¿El incendio de Notre-Dame simboliza un fin de ciclo?

Un día antes del incendio de Notre-Dame, andaba yo por las calles de la antigua capital de Tenerife, San Cristóbal de La Laguna. Era el domingo de Ramos, y algunas personas caminaban con sus palmas, mientras que otros se dirigían a la catedral lagunera con su ropa de nazareno bajo el brazo.

Era un día soleado (algo inusual en ese lugar), así que entre el buen tiempo y la mejor compañía, acabé hablando de astrología y de los tiempos en que vivimos. Y mencioné las catedrales góticas. No sabía que un día después, ya de vuelta en Gran Canaria, la misma persona con la que hablé en Tenerife de arte gótico, me avisaría del incendio de París (a veces la realidad es un ovillo que se deshace entre las uñas de un gato juguetón).

Tengo escrito por ahí que hay un paralelismo, según yo lo veo, entre el siglo XIII y el momento actual. Estamos empezando un ciclo similar al que alumbró aquella época, y de algún modo, todo es parecido pero también diferente.

La Catedral de Nuestra Señora de París fue edificada en un período de casi dos siglos entre 1163 y 1345, así que es un producto de esa época, de ese cambio de ciclo. Mientras se construía, unos jinetes a caballo, los mongoles, alzaban un imperio en oriente, el más grande que nunca se ha extendido sobre tierra firme. No tardaron en fijar su capital en Pekín, la ciudad que se convirtió, y se está convirtiendo ahora de nuevo, en el eje del mundo.
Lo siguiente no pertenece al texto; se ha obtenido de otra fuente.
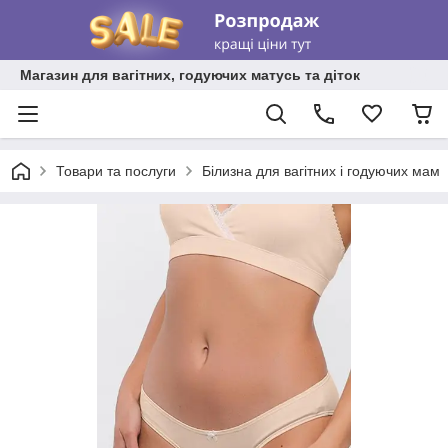
Магазин для вагітних, годуючих матусь та діток
Товари та послуги
Білизна для вагітних і годуючих мам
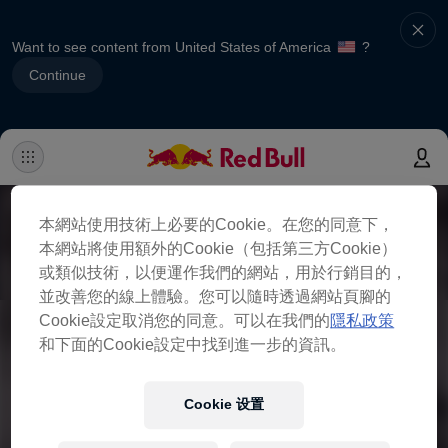
Want to see content from United States of America
?
Continue
本網站使用技術上必要的Cookie。在您的同意下，
本網站將使用額外的Cookie（包括第三方Cookie）
或類似技術，以便運作我們的網站，用於行銷目的，
並改善您的線上體驗。您可以隨時透過網站頁腳的
Cookie設定取消您的同意。可以在我們的
隱私政策
和下面的Cookie設定中找到進一步的資訊。
Cookie 设置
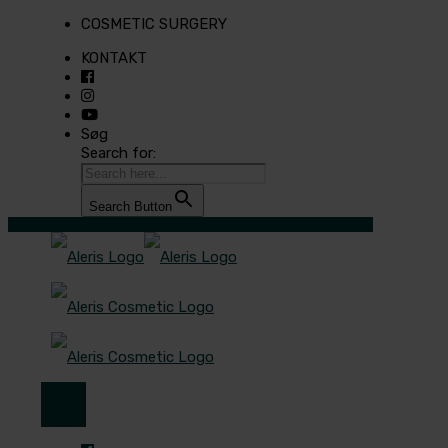
COSMETIC SURGERY
KONTAKT
Søg
Search for:
Search Button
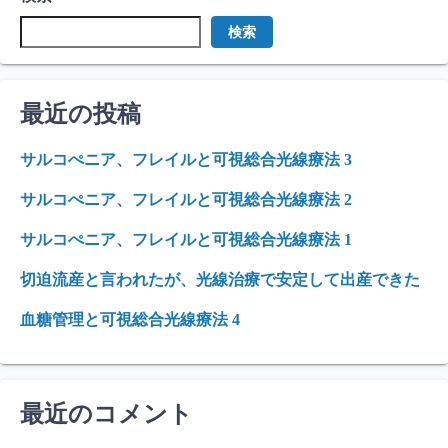
検索
最近の投稿
サルコぺニア、フレイルと可視総合光線療法 3
サルコぺニア、フレイルと可視総合光線療法 2
サルコぺニア、フレイルと可視総合光線療法 1
切迫流産と言われたが、光線治療で安定して出産できた
血糖管理と可視総合光線療法 4
最近のコメント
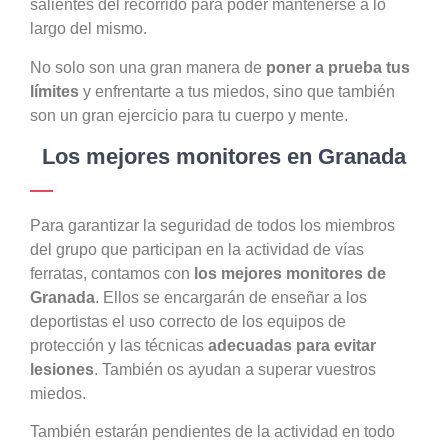
salientes del recorrido para poder mantenerse a lo
largo del mismo.
No solo son una gran manera de
poner a prueba tus
límites
y enfrentarte a tus miedos, sino que también
son un gran ejercicio para tu cuerpo y mente.
Los mejores monitores en Granada
Para garantizar la seguridad de todos los miembros
del grupo que participan en la actividad de vías
ferratas, contamos con
los mejores monitores de
Granada
. Ellos se encargarán de enseñar a los
deportistas el uso correcto de los equipos de
protección y las técnicas
adecuadas para evitar
lesiones
. También os ayudan a superar vuestros
miedos.
También estarán pendientes de la actividad en todo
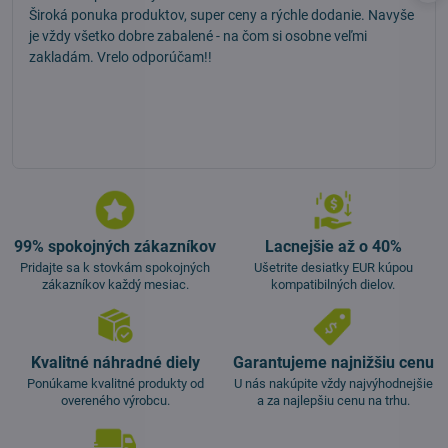
Široká ponuka produktov, super ceny a rýchle dodanie. Navyše
je vždy všetko dobre zabalené - na čom si osobne veľmi
zakladám. Vrelo odporúčam!!
99% spokojných zákazníkov
Lacnejšie až o 40%
Pridajte sa k stovkám spokojných
Ušetrite desiatky EUR kúpou
zákazníkov každý mesiac.
kompatibilných dielov.
Kvalitné náhradné diely
Garantujeme najnižšiu cenu
Ponúkame kvalitné produkty od
U nás nakúpite vždy najvýhodnejšie
overeného výrobcu.
a za najlepšiu cenu na trhu.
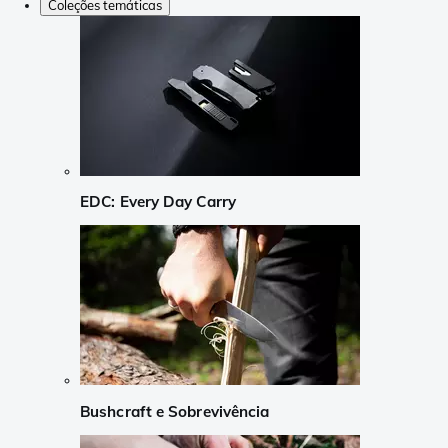
Coleções temáticas
EDC: Every Day Carry
Bushcraft e Sobrevivência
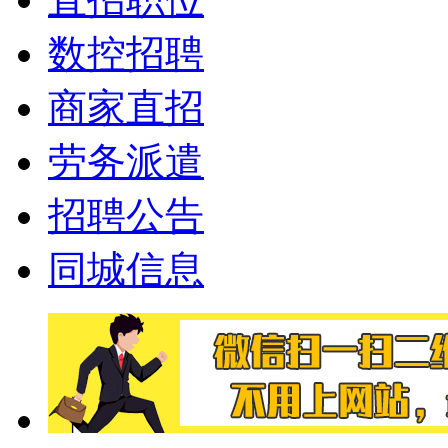
数控招聘
商家直招
劳务派遣
招聘公告
同城信息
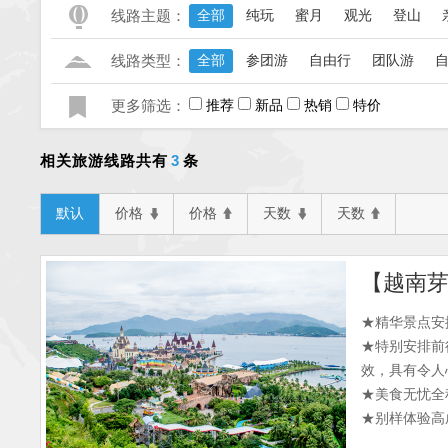
线路主题：
全部
纯玩
蜜月
观光
登山
线路类型：
全部
参团游
自由行
团队游
更多筛选：
推荐
新品
热销
特价
3
相关旅游线路共有
条
默认
价格
价格
天数
天数
★精华景点安
★特别安排前
效，具有令人
★美食无忧全
★别样体验高
茶！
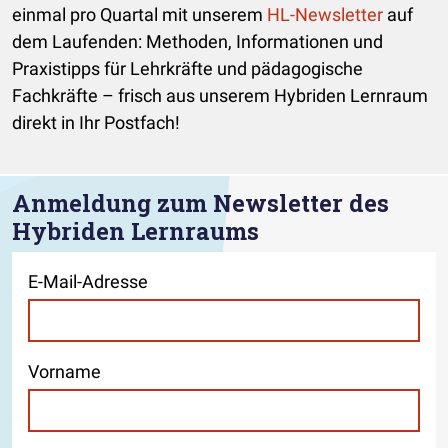
einmal pro Quartal mit unserem
HL-Newsletter
auf
dem Laufenden: Methoden, Informationen und
Praxistipps für Lehrkräfte und pädagogische
Fachkräfte – frisch aus unserem Hybriden Lernraum
direkt in Ihr Postfach!
Anmeldung zum Newsletter des
Hybriden Lernraums
E-Mail-Adresse
Vorname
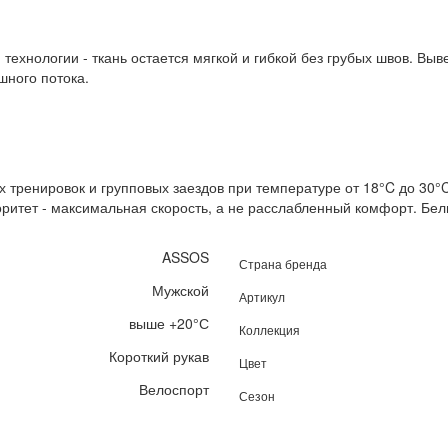
 технологии - ткань остается мягкой и гибкой без грубых швов. Вы
шного потока.
 тренировок и групповых заездов при температуре от 18°C до 30°C
ритет - максимальная скорость, а не расслабленный комфорт. Бел
ASSOS
Страна бренда
Мужской
Артикул
выше +20°С
Коллекция
Короткий рукав
Цвет
Велоспорт
Сезон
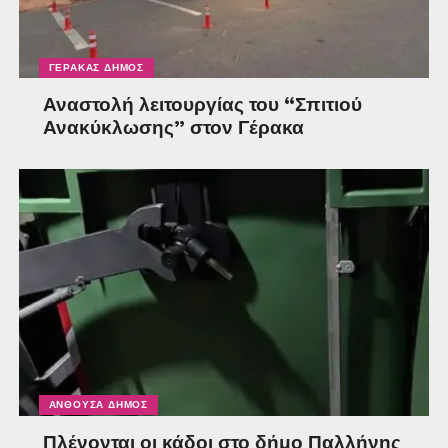
ΓΈΡΑΚΑΣ ΔΉΜΟΣ
Αναστολή λειτουργίας του “Σπιτιού
Ανακύκλωσης” στον Γέρακα
ΑΝΘΟΎΣΑ ΔΉΜΟΣ
Πλένονται οι κάδοι στο δήμο Παλλήνης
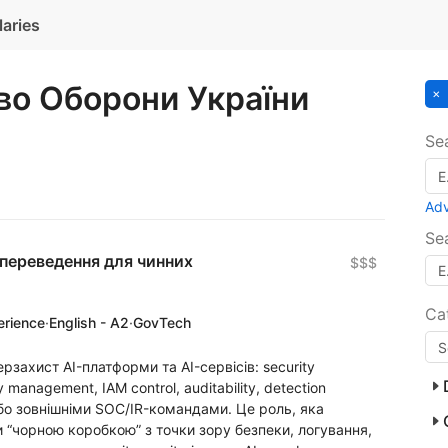
laries
во Оборони України
Se
Ad
Se
переведення для чинних
$$$
Ca
erience
·
English - A2
·
GovTech
ерзахист AI-платформи та AI-сервісів: security
ty management, IAM control, auditability, detection
або зовнішніми SOC/IR-командами. Це роль, яка
ли “чорною коробкою” з точки зору безпеки, логування,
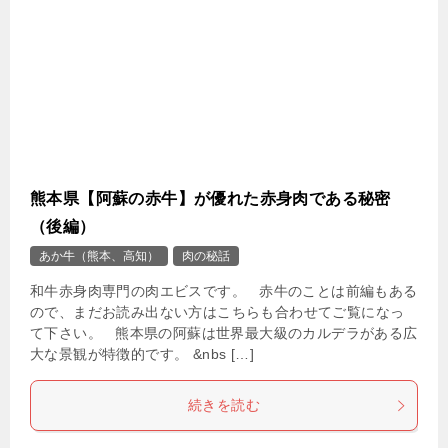
熊本県【阿蘇の赤牛】が優れた赤身肉である秘密
（後編）
あか牛（熊本、高知）
肉の秘話
和牛赤身肉専門の肉エビスです。 赤牛のことは前編もある
ので、まだお読み出ない方はこちらも合わせてご覧になっ
て下さい。 熊本県の阿蘇は世界最大級のカルデラがある広
大な景観が特徴的です。 &nbs […]
続きを読む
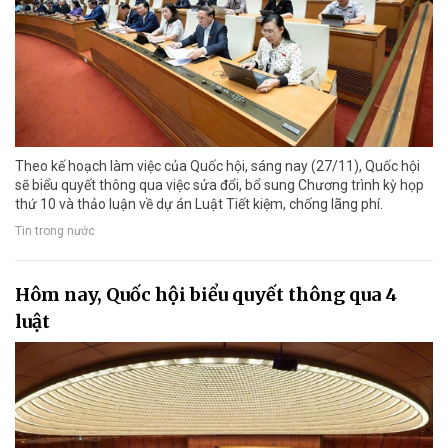
Theo kế hoạch làm việc của Quốc hội, sáng nay (27/11), Quốc hội
sẽ biểu quyết thông qua việc sửa đổi, bổ sung Chương trình kỳ họp
thứ 10 và thảo luận về dự án Luật Tiết kiệm, chống lãng phí.
Tin trong nước
Hôm nay, Quốc hội biểu quyết thông qua 4
luật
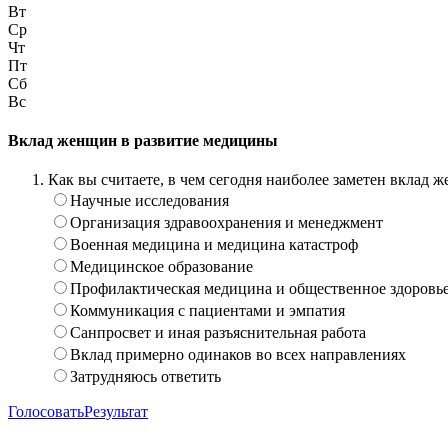
Вт
Ср
Чт
Пт
Сб
Вс
Вклад женщин в развитие медицины
Как вы считаете, в чем сегодня наиболее заметен вклад
Научные исследования
Организация здравоохранения и менеджмент
Военная медицина и медицина катастроф
Медицинское образование
Профилактическая медицина и общественное здоровь
Коммуникация с пациентами и эмпатия
Санпросвет и иная разъяснительная работа
Вклад примерно одинаков во всех направлениях
Затрудняюсь ответить
Голосовать
Результат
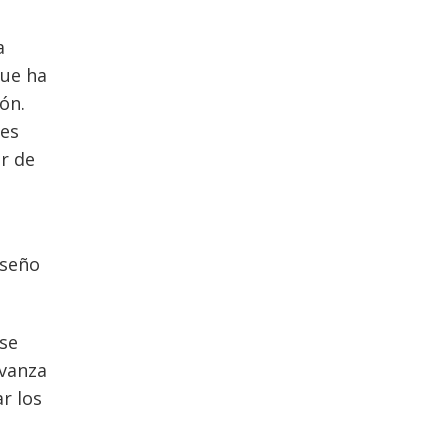
a
que ha
ón.
nes
ar de
iseño
 se
avanza
r los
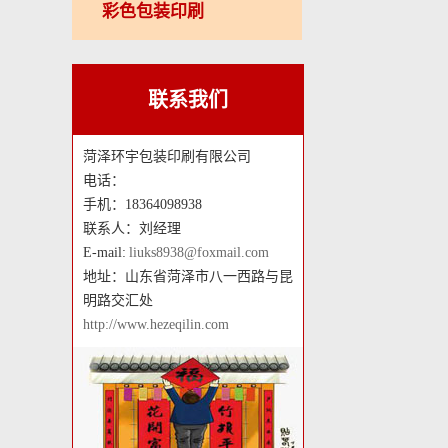
彩色包装印刷
联系我们
菏泽环宇包装印刷有限公司
电话：
手机：18364098938
联系人：刘经理
E-mail:
liuks8938@foxmail.com
地址：山东省菏泽市八一西路与昆
明路交汇处
http://www.hezeqilin.com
Europa salía de un momento difícil, el cambio de milenio, y entraba en una época espiritualmente compleja.

Por un lado, la religión estaba infiltrada en el inconsciente colectivo, del mismo modo que las ideologías contemporáneas nos invaden por todos los poros de nuestra psique a través de los medios de comunicación y las redes sociales. Pero por otro, surgen movimientos espirituales contestatarios. En el sur de Francia, los cátaros, los “puros”, predican el amor y la simplicidad. Dentro de la iglesia, el arte románico, asentado en la tierra, da paso al gótico. Los muros se aligeran, las iglesias crecen. El ser humano ya no quiere ser un gusano que se arrastra por el suelo y aspira a la elevación. Notre-Dame es un ejemplo de esa aspiración.

En un tiempo como este, donde las noticias son de usar y tirar, es fácil que un hecho como este pase desapercibido. En unos días, en horas quizás, el humo se despejará del cielo de París, y el incendio dejará de tener ningún interés. Se achacará a una imprudencia o a lo que sea, y se hablará de restaurarlo todo. Pero lo que me importa es el símbolo, la sincronía. Aquello que surgió al principio de un ciclo, es arrasado al final del mismo.

Decía uno de los maestros, Joseph Campbell, que la ciudad medieval se edificaba en torno a la catedral como la ciudad moderna se edifica en torno a los edificios de negocios. Cada época tiene sus dioses, desde el colérico Yavé hasta el sinuoso dinero. La religión ha cambiado, pero el espíritu rebelde no ha muerto. Y renacerá.

Los herejes de aquel tiempo acabaron mal. Los últimos cátaros se arrojaron a las hogueras en Montsegur. ¿Qué ocurrirá con las herejías espirituales del siglo XXI, esas que están naciendo y que todavía no sabemos cómo serán?

Como escribí hace unos días: los tiempos se precipitan.